In 2001, Sir Tim Berners-Lee coined the phrase "semantic web" to describe an idea that he thought would revolutionize the way that the web worked: "a common framework allow[ing] data to be shared and reused across application, enterprise, and community boundaries." Since the idea of the semantic web was introduced, many people (both developers and non-developers) have made great progress towards realizing the vision of the semantic web -- but we have also had to confront challenges involving technical infrastructure, maintenance, and authority.  This talk will introduce the concepts of the semantic web, linked open data, and non-relational databases; and will examine specific current and potential applications, including Wikipedia, DBpedia, and a range of cultural heritage applications. Using these specific cases, the talk will also explore several questions and problems that the idea of the semantic web raises, and possible answers.

This is another in the Department of Computer Science Pizza Seminar Series. Refreshments will be served at 4:30 p.m. in the reception area of the 3rd floor of Ungar.


Wednesday, 30th August 2017, 5:00pm, UB506

Dr. Jonathan Poterjoy
NOAA Atlantic Oceanographic and Atmospheric Laboratory

will present

Nonparametric Data Assimilation for Numerical Weather Prediction and Research

Numerical weather prediction presents one of the largest applications of high-performance computing in science, owing to the enormous state dimension and the demand for timely forecasts. Weather forecasting also contains several intrinsic limitations related to the observability of atmospheric motions, nonlinearity in the underlying system dynamics, and the ability of numerical models to faithfully simulate the physical processes important for forecasting a given weather event. Therefore, a probabilistic framework is required.  Quantifying probabilities for weather prediction is an exercise in Bayesian filtering, where a probability distribution for the model state is updated sequentially to reflect measurements collected from ground stations, aircrafts, satellites, and other sources. In geoscience, this process is called data assimilation.  In this talk, I will introduce the basic strategies currently adopted for data assimilation in operational weather forecasting. These strategies rely on Gaussian assumptions for the underlying error distributions, which is often suboptimal when the model dynamics are nonlinear, when measurements relate nonlinearly to model state variables, and when observation errors are non-Gaussian. I will then introduce a new nonparametric data assimilation method that has potential for nonlinear/non-Gaussian problems encountered in weather models. Benefits of this method will be discussed using applications where convectively driven atmospheric motions determine the evolution of the dynamical system (i.e., severe thunderstorms and squall lines).

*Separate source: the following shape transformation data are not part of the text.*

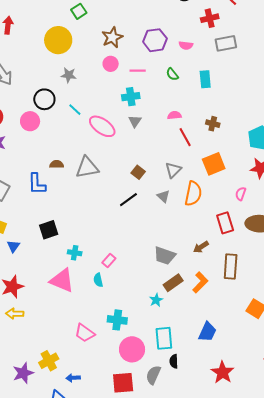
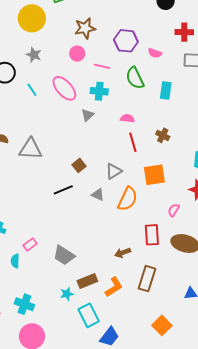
green semicircle: (172, 74) -> (135, 78), size x1.6
cyan cross: (131, 97) -> (99, 91), moved
pink ellipse: (102, 126) -> (64, 88), moved
gray triangle: (163, 196) -> (98, 195), turned -32
gray trapezoid: (165, 256) -> (64, 255), moved
cyan rectangle: (164, 338) -> (89, 315), moved, turned -35

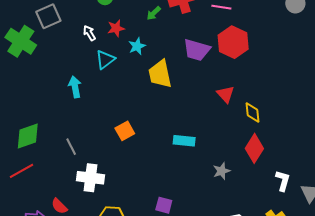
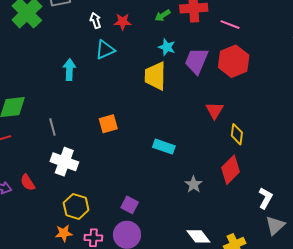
cyan star: (137, 46) -> (167, 47), moved, turned 30
purple trapezoid: (197, 50) -> (196, 61), turned 84
gray star: (222, 171) -> (194, 184), turned -30
white L-shape: (283, 181) -> (265, 198), moved

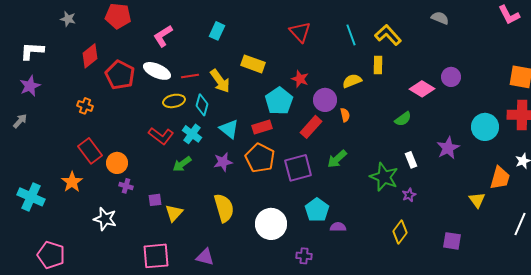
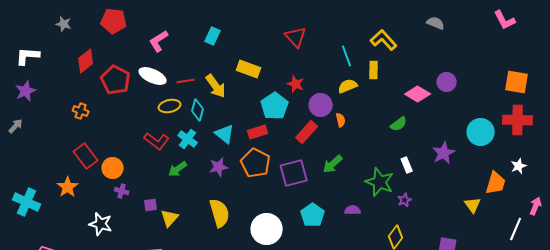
cyan line: (351, 35) -> (347, 56), moved
purple semicircle: (338, 227) -> (353, 210), moved

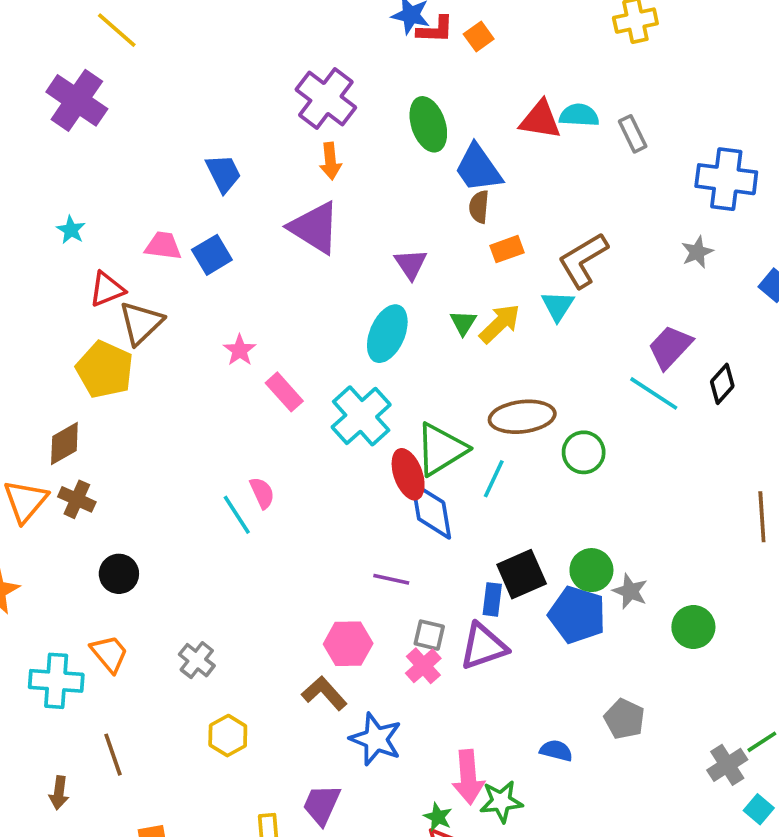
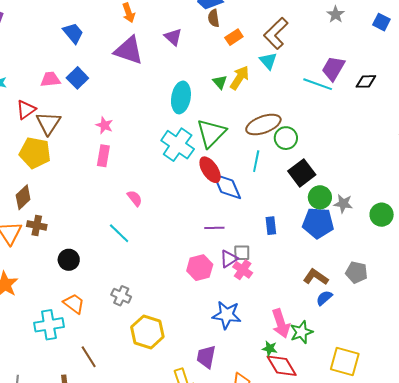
purple triangle: (411, 264) -> (173, 37), moved
black diamond: (722, 384) -> (366, 81), turned 60
pink rectangle: (284, 392) -> (103, 156), moved, turned 65
cyan line: (654, 393) -> (318, 84), moved
green triangle: (441, 449) -> (211, 133), moved
green circle: (584, 452) -> (286, 138), moved
cyan line: (237, 515) -> (119, 233), moved
black square: (522, 574) -> (302, 173), moved
purple triangle: (483, 646) -> (229, 259), moved, size x0.7
brown L-shape: (324, 693) -> (316, 277), moved
yellow hexagon: (228, 736) -> (147, 332), size x1.5
blue semicircle: (556, 751) -> (324, 298), turned -42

This is another in the Department of Computer Science Pizza Seminar Series. Refreshments will be served at 4:30 p.m. in the reception area of the 3rd floor of Ungar.


Wednesday, 23rd August 2017, 5:00pm, UB506

Dr. Erik Noonburg
Department of Biological Sciences
Florida Atlantic University

will present

Modeling Animal Foraging Behavior as a Gtate-dependent Game

Behavioral ecology often applies game theoretic models to understand animal decision-making. However, when decisions depend on an animal's state, analytic solutions for the game theoretic equilibrium are generally impossible. I will present two case studies in which I use reinforcement learning techniques to find approximate solutions. The case studies consider animals' choices of foraging locations in the face of competition, with application to wildlife management.

This is another in the Department of Computer Science Pizza Seminar Series. Refreshments will be served at 4:30 p.m. in the reception area of the 3rd floor of Ungar.